Lo mantuvo ahí, apretando sus músculos con fuerza, anhelando la posibilidad de todo lo que él no le había dado antes, mirándolo directamente a los ojos para dejarle ver cómo se sentía. No le dejó apartarse ni un centímetro. La luz de la luna entraba por la ventana e iluminaba su desnudez mientras una lágrima solitaria resbalaba por su mejilla. Marc se la secó con la lengua antes de apoyar la frente en la pared.

—Dios, Isobel.

—Te quiero.

Isobel no había querido decir esas palabras, pero le salieron de todas formas, como si fueran ladrones que le robaran toda voluntad.

Vio entonces la rendición en los músculos de sus hombros mientras respiraba y respondía con su propio cuerpo.

Una hora más tarde, Marc yacía agotado junto a ella en la cama, abrazándola mientras dormía y disfrutando de su aliento cálido contra el brazo.

No recordaba otra mujer en la que hubiera dejado su semilla por voluntad propia, y aquella idea le hizo abrazarla con más fuerza, pues él mejor que nadie comprendía cuál era el lugar de un hijo bastardo nacido fuera del matrimonio.

Isobel había dicho que le quería, en un último momento de placer, susurrado en su oído mientras resurgía del reino de la sensualidad.

Él no podía decirle lo mismo, todavía no, cuando tanto el rey como los barones la acosaban con diversos planes, ya fuera para la fortaleza o para ella misma. Isobel no era más que un peón en un juego cuyas reglas tenía que observar con cuidado para poder ganar.

Pero era suya. Nunca la dejaría ir.

Sintió que su respiración cambiaba y supo que se había despertado.

—¿Qué hora es?

Marc miró por la ventana y comprobó la posición de la luna.

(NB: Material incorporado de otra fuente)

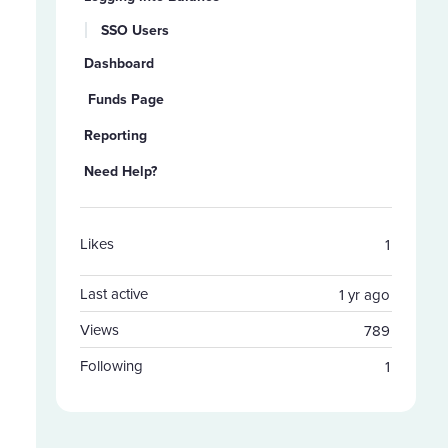
SSO Users
Dashboard
Funds Page
Reporting
Need Help?
Likes
1
Last active
1 yr ago
Views
789
Following
1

—Cerca de las tres, imagino.

Sabía que no podía quedarse allí mucho tiempo más.

—Quédate una hora más.

No era una pregunta. Isobel se incorporó sobre los codos y lo miró con el pelo revuelto y nada que cubriese su desnudez. Marc creía que no la había visto nunca tan guapa como en aquel momento.

¡Suya!

Sonrió, porque por primera vez en su vida había conocido a una mujer que no jugaba con él cuando lo miraba directamente a los ojos y se lo ofrecía todo.